In response, the presidential office threatened sedition and treason charges against alleged plotters involved in the September 2025 anti-corruption protests. At the same time, Marcos sought to reaffirm the military’s loyalty through the reinforcement of the National Task Force to End Local Communist Armed Conflict (NTF-ELCAC), repackaged under the National Action Plan for Unity, Peace, and Development. This continuity suggests that counterinsurgency remains a convenient framework for legitimizing military spending and consolidating political control under the guise of national security.

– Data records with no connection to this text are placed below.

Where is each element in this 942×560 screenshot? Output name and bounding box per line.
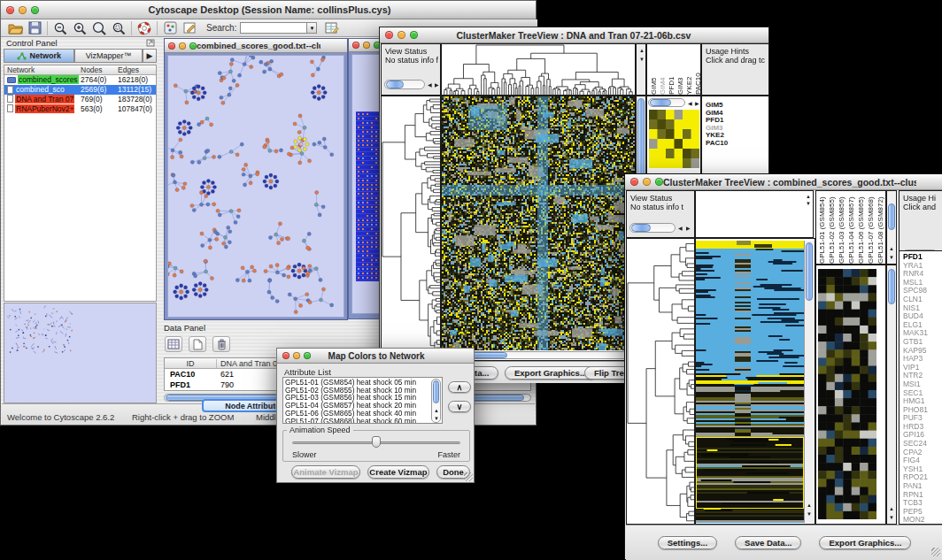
zoom-out-icon[interactable] bbox=[50, 19, 70, 36]
zoom-button[interactable] bbox=[304, 352, 311, 359]
scroll-right-icon[interactable]: ▶ bbox=[695, 101, 699, 106]
tv2-heatmap-panel[interactable]: ▲ ▼ bbox=[695, 238, 815, 525]
plugins-panel-icon[interactable] bbox=[160, 19, 180, 36]
tv2-row-tree-canvas[interactable] bbox=[627, 239, 694, 524]
attribute-table-icon[interactable] bbox=[322, 19, 342, 36]
tv2-footer-button[interactable]: Settings... bbox=[658, 536, 717, 549]
tv2-heatmap-canvas[interactable] bbox=[696, 241, 804, 523]
scroll-down-icon[interactable]: ▼ bbox=[889, 515, 894, 520]
scroll-down-icon[interactable]: ▼ bbox=[806, 201, 811, 206]
close-button[interactable] bbox=[168, 42, 175, 50]
attribute-list-item[interactable]: GPL51-03 (GSM856) heat shock 15 min bbox=[283, 394, 442, 402]
tv2-footer-button[interactable]: Export Graphics... bbox=[819, 536, 911, 549]
zoom-in-icon[interactable] bbox=[70, 19, 89, 36]
tv1-col-scroll-strip[interactable]: ▲ ▼ bbox=[636, 43, 646, 96]
scroll-down-icon[interactable]: ▼ bbox=[889, 255, 894, 260]
attribute-list-item[interactable]: GPL51-02 (GSM855) heat shock 10 min bbox=[283, 387, 442, 395]
scroll-right-icon[interactable]: ▶ bbox=[686, 226, 691, 231]
attribute-listbox[interactable]: GPL51-01 (GSM854) heat shock 05 minGPL51… bbox=[282, 377, 443, 424]
zoom-button[interactable] bbox=[31, 6, 39, 14]
window-controls[interactable] bbox=[1, 6, 39, 14]
tv1-column-tree-canvas[interactable] bbox=[442, 44, 635, 95]
tv1-footer-button[interactable]: Export Graphics... bbox=[505, 366, 597, 380]
scroll-right-icon[interactable]: ▶ bbox=[435, 82, 439, 88]
create-vizmap-button[interactable]: Create Vizmap bbox=[367, 465, 429, 479]
tv2-genelist-vscrollbar[interactable]: ▲ ▼ bbox=[886, 265, 897, 525]
tv2-zoom-view-panel[interactable] bbox=[815, 265, 886, 525]
tv1-row-dendrogram[interactable] bbox=[381, 96, 441, 361]
zoom-button[interactable] bbox=[410, 31, 418, 39]
tv1-row-tree-canvas[interactable] bbox=[382, 96, 440, 352]
tv2-column-dendrogram-area[interactable]: ▲ ▼ bbox=[695, 190, 814, 238]
tv1-correlation-minimap[interactable] bbox=[649, 110, 699, 168]
close-button[interactable] bbox=[282, 352, 290, 359]
float-panel-icon[interactable] bbox=[146, 39, 155, 47]
scroll-down-icon[interactable]: ▼ bbox=[434, 416, 439, 421]
search-dropdown-icon[interactable]: ▼ bbox=[307, 22, 317, 34]
move-down-button[interactable]: ∨ bbox=[448, 401, 471, 412]
minimize-button[interactable] bbox=[293, 352, 300, 359]
scroll-down-icon[interactable]: ▼ bbox=[807, 511, 812, 517]
close-button[interactable] bbox=[630, 178, 638, 186]
search-input[interactable] bbox=[240, 22, 307, 34]
help-lifebuoy-icon[interactable] bbox=[135, 19, 154, 36]
zoom-selected-icon[interactable] bbox=[89, 19, 109, 36]
tv1-heatmap-panel[interactable] bbox=[441, 96, 636, 361]
move-up-button[interactable]: ∧ bbox=[448, 381, 471, 393]
cytoscape-titlebar[interactable]: Cytoscape Desktop (Session Name: collins… bbox=[1, 1, 536, 19]
attribute-list-item[interactable]: GPL51-06 (GSM865) heat shock 40 min bbox=[283, 410, 442, 418]
tv1-status-scrollbar[interactable] bbox=[384, 80, 425, 89]
close-button[interactable] bbox=[352, 42, 359, 49]
minimize-button[interactable] bbox=[19, 6, 27, 14]
tv1-global-hscrollbar[interactable] bbox=[648, 98, 685, 107]
select-attributes-icon[interactable] bbox=[165, 336, 182, 352]
scroll-down-icon[interactable]: ▼ bbox=[639, 57, 645, 62]
tv2-zoom-heatmap-canvas[interactable] bbox=[818, 269, 876, 519]
tv1-column-dendrogram[interactable] bbox=[441, 43, 636, 96]
tv1-gene-label[interactable]: PAC10 bbox=[706, 140, 768, 148]
network-overview-canvas[interactable] bbox=[4, 303, 156, 403]
attribute-list-item[interactable]: GPL51-07 (GSM868) heat shock 60 min bbox=[283, 418, 442, 424]
scroll-up-icon[interactable]: ▲ bbox=[806, 194, 811, 199]
tab-overflow-icon[interactable]: ▶ bbox=[143, 49, 157, 63]
attribute-list-vscrollbar[interactable]: ▲ ▼ bbox=[431, 379, 441, 423]
scroll-up-icon[interactable]: ▲ bbox=[434, 408, 439, 413]
network-row[interactable]: combined_sco2569(6)13112(15) bbox=[4, 85, 156, 95]
zoom-fit-icon[interactable] bbox=[109, 19, 128, 36]
tv2-status-scrollbar[interactable] bbox=[629, 223, 676, 233]
speed-slider-thumb[interactable] bbox=[372, 436, 381, 448]
close-button[interactable] bbox=[6, 6, 14, 14]
zoom-button[interactable] bbox=[189, 42, 197, 50]
attribute-list-item[interactable]: GPL51-04 (GSM857) heat shock 20 min bbox=[283, 402, 442, 410]
minimize-button[interactable] bbox=[398, 31, 405, 39]
scroll-left-icon[interactable]: ◀ bbox=[688, 101, 692, 106]
scroll-left-icon[interactable]: ◀ bbox=[678, 226, 683, 231]
tv2-gene-label[interactable]: MON2 bbox=[903, 516, 942, 525]
attribute-list-item[interactable]: GPL51-01 (GSM854) heat shock 05 min bbox=[283, 379, 442, 387]
open-session-icon[interactable] bbox=[5, 19, 25, 36]
network-row[interactable]: RNAPuberNov2+563(0)107847(0) bbox=[4, 104, 156, 113]
tv2-row-dendrogram[interactable] bbox=[626, 238, 695, 525]
tv2-collabel-vscrollbar[interactable]: ▲ ▼ bbox=[886, 190, 897, 265]
scroll-up-icon[interactable]: ▲ bbox=[889, 506, 894, 511]
scroll-up-icon[interactable]: ▲ bbox=[639, 48, 645, 53]
network-row[interactable]: DNA and Tran 07769(0)183728(0) bbox=[4, 95, 156, 104]
tv1-heatmap-canvas[interactable] bbox=[442, 96, 635, 350]
network-overview-panel[interactable] bbox=[4, 303, 157, 403]
col-header-nodes[interactable]: Nodes bbox=[81, 65, 118, 74]
scroll-up-icon[interactable]: ▲ bbox=[807, 502, 812, 508]
network-canvas-1[interactable] bbox=[167, 55, 344, 318]
tab-network[interactable]: Network bbox=[4, 49, 74, 63]
scroll-left-icon[interactable]: ◀ bbox=[428, 82, 432, 88]
col-header-edges[interactable]: Edges bbox=[118, 65, 156, 74]
edit-network-icon[interactable] bbox=[180, 19, 199, 36]
animate-vizmap-button[interactable]: Animate Vizmap bbox=[291, 465, 360, 479]
resize-grip[interactable] bbox=[931, 548, 940, 556]
minimize-button[interactable] bbox=[179, 42, 186, 50]
minimize-button[interactable] bbox=[363, 42, 370, 49]
resize-grip[interactable] bbox=[464, 472, 473, 481]
network-graph-canvas[interactable] bbox=[168, 56, 344, 317]
col-header-network[interactable]: Network bbox=[4, 65, 81, 74]
delete-attribute-trash-icon[interactable] bbox=[212, 336, 230, 352]
tv2-heatmap-vscrollbar[interactable]: ▲ ▼ bbox=[804, 241, 815, 523]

The Floodgates of Corruption: Erosion of Legitimacy and the Administration’s Political Isolation


The exposé on anomalous flood control projects—hailed by watchdogs as one of the gravest corruption scandals in post-EDSA history—has deepened the Marcos administration’s legitimacy crisis. Investigations by the Commission on Audit (COA) and the Philippine Center for Investigative Journalism (PCIJ, 2025) revealed that billions of pesos in flood control allocations under the Department of Public Works and Highways (DPWH) were funneled into nonexistent or grossly overpriced projects, many traced to congressional insertions and contractors linked to political allies. COA flagged ₱331 billion in “irregular, unnecessary, and unsupported disbursements” from 2022–2024, with ₱95 billion specifically tied to infrastructure projects in regions represented by pro-administration lawmakers.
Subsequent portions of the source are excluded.